Many of these aspects of life feed into each other. Not graduating high school or college reduces opportunities for success in the workplace. Being refused medical care, even for non-transitional medical purposes such as injuries and illness, can affect one’s ability to go to school, work, or hold a job. Not being able to update all of one’s legal documentation can out a trans person and cause further discrimination in the interviewing and employment process. So on and so forth.

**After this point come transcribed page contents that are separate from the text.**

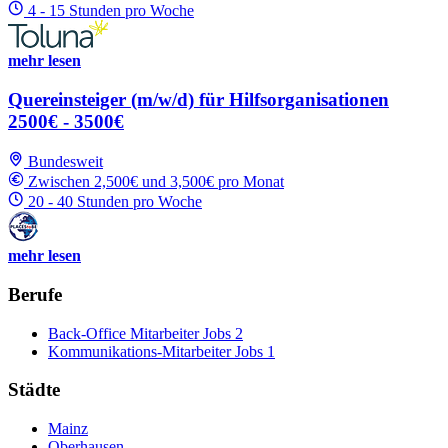
4 - 15 Stunden pro Woche
mehr lesen
Quereinsteiger (m/w/d) für Hilfsorganisationen
2500€ - 3500€
Bundesweit
Zwischen 2,500€ und 3,500€ pro Monat
20 - 40 Stunden pro Woche
mehr lesen
Berufe
Back-Office Mitarbeiter Jobs
2
Kommunikations-Mitarbeiter Jobs
1
Städte
Mainz
Oberhausen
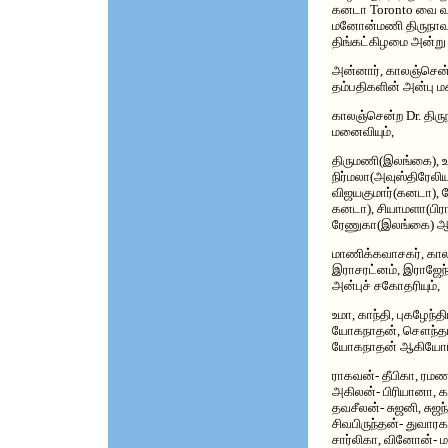
கனடா Toronto வை வ
மனோன்மணி திருநாவுக
திங்கட்கிழமை அன்று 
அன்னார், காலஞ்சென்ற
தம்பதிகளின் அன்பு ம
காலஞ்சென்ற Dr. திரு
மனைவியும்,
திருமணி(இலங்கை), 
நிர்மலா(அவுஸ்திரேலி
விஜயகுமார்(கனடா), 
கனடா), சியாமளா(பிர
ரேணுகா(இலங்கை) ஆகி
மாணிக்கவாசகர், கா
இராசரட்னம், இராஜேந்
அன்புச் சகோதரியும்,
உமா, காந்தி, புகழேந்தி
யோகநாதன், சௌந்தர
யோகநாதன் ஆகியோரின்
ராகவன்- தீபிகா, ரமணன
அகிலன்- பிரியானா, க
தவசீலன்- சுஜனி, சு
சிவபிருந்தன்- துவார
சார்லிகா, வினோன்- 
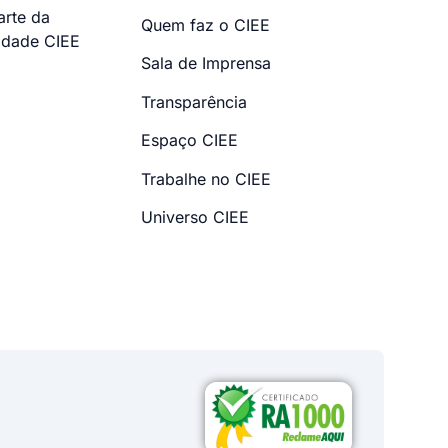
arte da
Quem faz o CIEE
dade CIEE
Sala de Imprensa
Transparência
Espaço CIEE
Trabalhe no CIEE
Universo CIEE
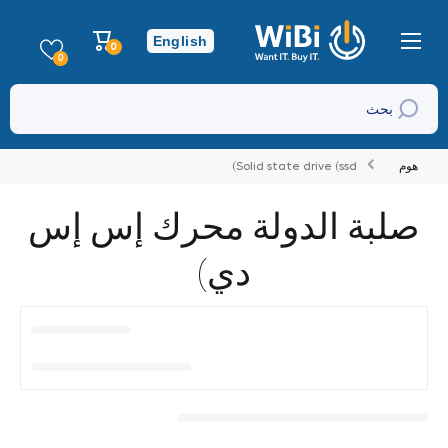
تخطي إلى المحتوى
عربة
English
0
0
التسوق
عناصر
0
بحث
هوم
Solid state drive (ssd)
صلبة الدولة محرك إس إس
دي)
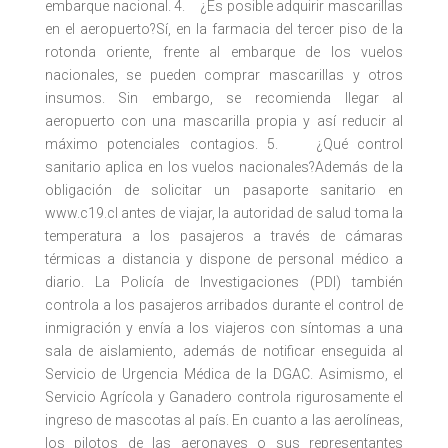
embarque nacional. 4. ¿Es posible adquirir mascarillas
en el aeropuerto?Sí, en la farmacia del tercer piso de la
rotonda oriente, frente al embarque de los vuelos
nacionales, se pueden comprar mascarillas y otros
insumos. Sin embargo, se recomienda llegar al
aeropuerto con una mascarilla propia y así reducir al
máximo potenciales contagios. 5. ¿Qué control
sanitario aplica en los vuelos nacionales?Además de la
obligación de solicitar un pasaporte sanitario en
www.c19.cl antes de viajar, la autoridad de salud toma la
temperatura a los pasajeros a través de cámaras
térmicas a distancia y dispone de personal médico a
diario. La Policía de Investigaciones (PDI) también
controla a los pasajeros arribados durante el control de
inmigración y envía a los viajeros con síntomas a una
sala de aislamiento, además de notificar enseguida al
Servicio de Urgencia Médica de la DGAC. Asimismo, el
Servicio Agrícola y Ganadero controla rigurosamente el
ingreso de mascotas al país. En cuanto a las aerolíneas,
los pilotos de las aeronaves o sus representantes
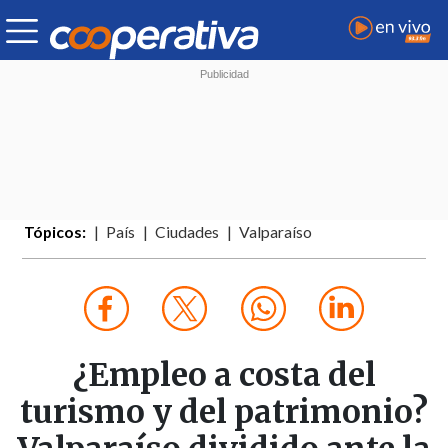
Tópicos:
País
Ciudades
Valparaíso
¿Empleo a costa del
turismo y del patrimonio?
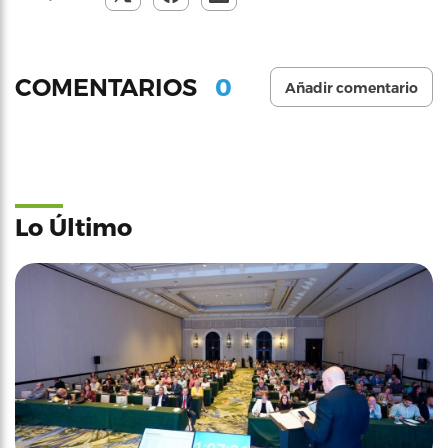
0
COMENTARIOS
Añadir comentario
Lo Último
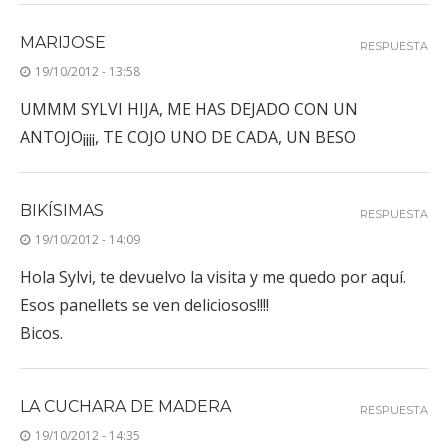
MARIJOSE
RESPUESTA
19/10/2012 - 13:58
UMMM SYLVI HIJA, ME HAS DEJADO CON UN
ANTOJO¡¡¡¡, TE COJO UNO DE CADA, UN BESO
BIKÍSIMAS
RESPUESTA
19/10/2012 - 14:09
Hola Sylvi, te devuelvo la visita y me quedo por aquí.
Esos panellets se ven deliciosos!!!!
Bicos.
LA CUCHARA DE MADERA
RESPUESTA
19/10/2012 - 14:35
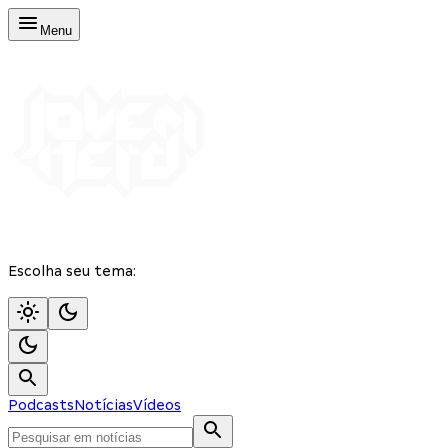
Menu
Escolha seu tema:
Podcasts
Notícias
Vídeos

Now that we know some of the barriers, what can we do to eliminate them?

Individual Level:

  • Get into the practice of asking every one their pronouns when you first meet them. Include your personal pronouns on your email signature, on your nametags, in meeting introductions, on your business cards, and on/under your office name plate. If you need more practice with using pronouns, visit sites such as to review.
  • Learn about the trans experience by doing your own research. Start with a Google search and expand from there. Keep in mind that the trans experience is not monolithic, meaning that no all trans people experience the same things. Seek out diverse representations.
  • Listen to your transgender students and colleagues when they reach out to you, and affirm their experiences instead of debating them. Provide them with resources and be an advocate for them on our campuses.
  • You should alert security or police about suspicious behavior (peering over/in stalls, exposing self) in any facility, including restrooms, but trans people existing in those spaces is not suspicious behavior.
  • Reflect on conscious and unconscious biases around gender and gender identity. Give yourself room, grace, and compassion to grow. We cannot control the environments we were raised in, but we can control our thoughts and the behaviors we have now.

Office/Department Level:

  • Take initiative to ensure that everyone in the office is asking for pronouns, including them in emails, etc. Consider having professional development around gender and gender identity if members of the office are not familiar with this and do not have a grasp on why this is important yet.
  • Enforce policies against bullying, harassment, and violence (especially Title IX) in our work, living, and learning spaces. Have zero tolerance for slurs, misgendering, misnaming, and general verbal/physically harassment. Support survivors/victims of these and enforce sanctions against perpetrators.

Institution Level:

  • Review our hiring and employment processes to ensure that transgender folk can use their name even if it is not their legal name throughout the entire process. Be transparent about where and when legal names must be used, and ensure that the fewest number of eyes possible has to see a legal name. This prevents outing that trans person.
  • Review any forms or surveys that ask for demographic information. Consider whether you need to know sex (Female, Intersex, Male) or gender (Man, Woman, Transman, Transwoman, Non-binary/Genderqueer, Agender, Other), or if either are needed at all. Make sure these options are inclusive of diverse identities.
  • Keep retention and graduation rates for transgender people, showing a commitment to them by counting them across the institution.
  • Review our benefits package and create a resource around transition-related health and medical care, including which services are and are not included in plans, trans-friendly doctors and facilities, and community resources.
  • Review our financial aid services to ensure we can provide options to trans students who no longer have financial support from their families.
  • Review restroom facilities in all buildings to ensure there are gender neutral or family facilities in every building. Build a map of these, and distribute it in various places.

“If anyone makes you feel less than you are, for the color of you skin, for where you come from, for the gender of the person you love, for the religion you have faith in, stand up, speak up, roar. No silence till we are equal.”